(Saved entries)
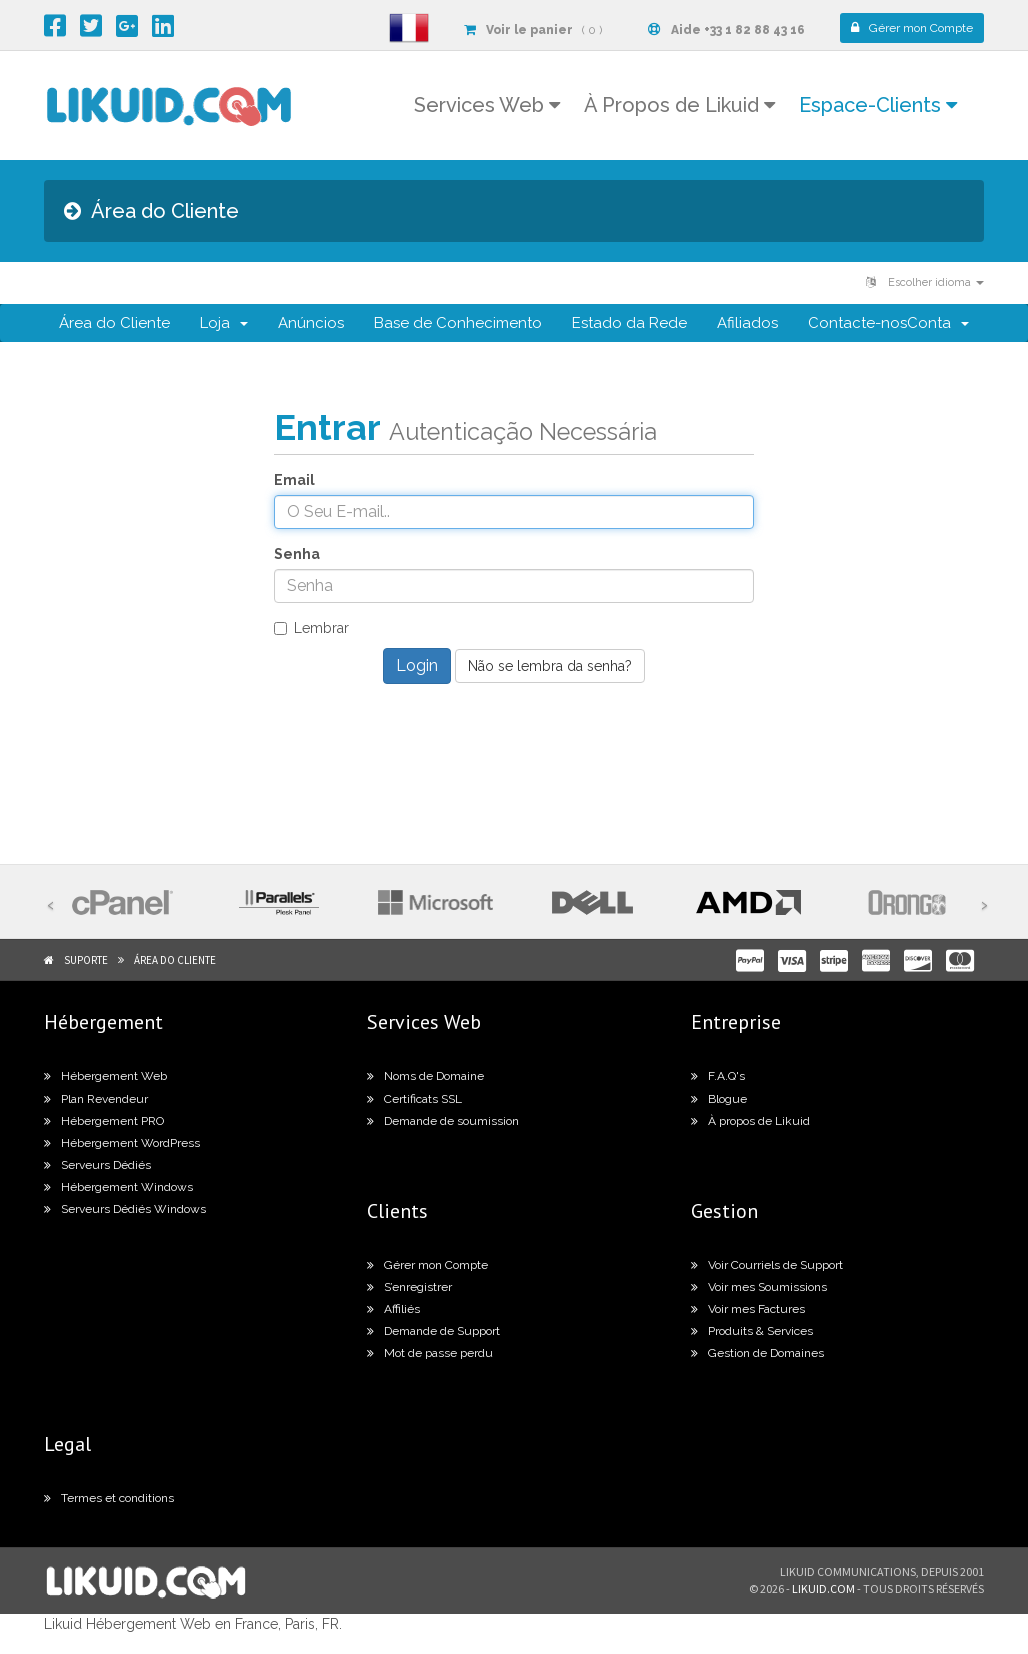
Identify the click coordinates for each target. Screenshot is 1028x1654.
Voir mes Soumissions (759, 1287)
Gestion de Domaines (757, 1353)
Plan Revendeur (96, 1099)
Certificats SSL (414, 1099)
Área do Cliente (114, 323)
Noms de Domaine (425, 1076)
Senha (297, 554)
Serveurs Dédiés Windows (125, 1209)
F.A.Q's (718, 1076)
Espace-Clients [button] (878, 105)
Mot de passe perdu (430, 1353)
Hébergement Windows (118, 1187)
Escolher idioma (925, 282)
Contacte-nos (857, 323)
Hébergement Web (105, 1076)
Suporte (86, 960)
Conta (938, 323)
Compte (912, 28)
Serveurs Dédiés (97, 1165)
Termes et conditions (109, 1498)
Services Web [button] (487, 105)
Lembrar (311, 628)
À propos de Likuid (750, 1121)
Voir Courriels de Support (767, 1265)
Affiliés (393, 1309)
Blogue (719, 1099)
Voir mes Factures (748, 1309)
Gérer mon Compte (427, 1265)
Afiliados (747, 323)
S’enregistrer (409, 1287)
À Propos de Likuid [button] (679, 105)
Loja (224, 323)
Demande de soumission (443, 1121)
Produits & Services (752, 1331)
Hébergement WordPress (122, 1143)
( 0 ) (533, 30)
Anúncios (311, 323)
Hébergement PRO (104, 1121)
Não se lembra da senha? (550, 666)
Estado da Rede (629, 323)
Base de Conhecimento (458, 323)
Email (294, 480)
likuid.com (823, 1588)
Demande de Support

→ **REQUIRED WORK**
Copy from the entries above each line in which the string "Services" can be found.

→ **SOLUTION TO THE PROBLEM**
Services Web [button] (487, 105)
Produits & Services (752, 1331)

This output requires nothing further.